2026年5月17日(日) 0:19 Go Kudo <zeriyoshi@gmail.com>:
Hi internals,
I’d like to start the discussion for a new RFC, OPcache Static Cache.
RFC: https://wiki.php.net/rfc/opcache_static_cache
Implementation: https://github.com/php/php-src/pull/22052
The proposal adds an OPcache-managed shared-memory cache for explicit userland values and for selected PHP static state. It introduces explicit functions under the OPcache namespace (volatile_* and persistent_*) and two attributes, #[OPcache\VolatileStatic] and #[OPcache\PersistentStatic], that let selected static properties and method static variables survive across requests. The feature is disabled by default and only activates once memory is allocated through the new INI directives.
The RFC covers the motivation, the deliberate split between the two backends, the trust model (one PHP runtime = one trust domain; this is not a tenant isolation boundary), and benchmarks against APCu on NTS php-fpm and ZTS FrankenPHP. The PR is the full implementation, with PHPT coverage summarized in the Validation section.

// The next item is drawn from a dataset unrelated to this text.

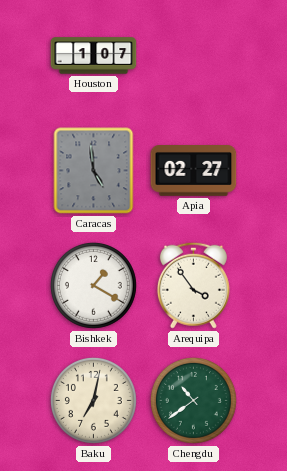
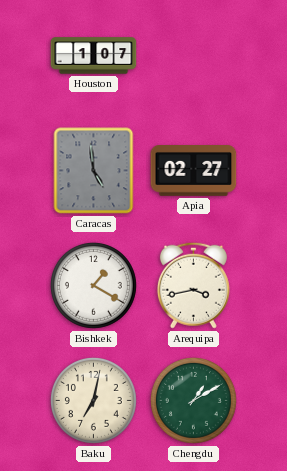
Arequipa: 3:54 -> 3:43
Chengdu: 10:39 -> 1:10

One thing to flag on the implementation status: the Windows build is currently broken. I don’t have a Windows development environment available yet — one is being arranged through work, and I’ll get the Windows side fixed once that’s in place.
Feedback welcome.
Best Regards,
Go Kudo
Hi Nicolas, Jakub, Timo, Larry
I update RFC and Implementation:
RFC: https://wiki.php.net/rfc/opcache_static_cache
PR: https://github.com/php/php-src/pull/22052
I’m folding replies to all three of you into one message, since the
threads overlap. Most of it answers Nicolas’s measurements; further down
there is a section for Jakub’s FPM pool-isolation concern and a short note
for Timo’s pointer to prior art.
Nicolas, thank you for building my branch and running your own A/B/C
measurements. That moved the discussion onto concrete ground, and I
appreciate it.
Since your review I have pushed a revised branch and bumped the RFC to
2.0.0. The API changes discussed below are in it (the SAPI opt-in model,
and getCacheStoreType() for storage-path visibility), and the object
workloads you flagged are now substantially faster: native now beats the
deepclone path on every nested case I tried. Details and numbers follow.
I agree with most of your points. I’ll go through them in order, concede
the ones where you are right, and try to narrow what is left. I think it
comes down to one question: whether a userland array-hydration layer is an
acceptable replacement for engine-level object storage. Most of the rest I
can give you.
The resulting public API
For reference, here is the shape the explicit API settled into, summarised
from the stub:
namespace OPcache;
// Explicit cache: two final classes, static methods only, no instances.
final class VolatileCache
{
public static function get(string $key, null|bool|int|float|string|array|object $default = null): null|bool|int|float|string|array|object;
public static function getMultiple(array $keys, ?array $default = null): array|false;
public static function set(string $key, null|bool|int|float|string|array|object $value, int $ttl = 0): bool;
public static function setMultiple(array $values, int $ttl = 0): bool;
public static function has(string $key): bool;
public static function delete(string $key_or_class): bool;
public static function deleteMultiple(array $keys): bool;
public static function clear(): bool;
public static function lock(string $key, int $lease = 0): bool;
public static function unlock(string $key): bool;
public static function getCacheStoreType(string $key_or_property, ?string $class_name = null): CacheStoreType;
public static function info(): StaticCacheInfo;
}
// PinnedCache is the same set, except set()/setMultiple() take no $ttl,
// plus two atomic counters:
final class PinnedCache
{
// get/getMultiple/set/setMultiple/has/delete/deleteMultiple/clear/
// lock/unlock/getCacheStoreType/info -- as above
public static function increment(string $key, int $step = 1): int|false;
public static function decrement(string $key, int $step = 1): int|false;
}
// getCacheStoreType() reports how a value is stored, without decoding it:
enum CacheStoreType
{
case NotFound; // no entry for the key/property
case Scalar; // stored inline
case SharedGraph; // zero-copy graph laid out in SHM (the fast path)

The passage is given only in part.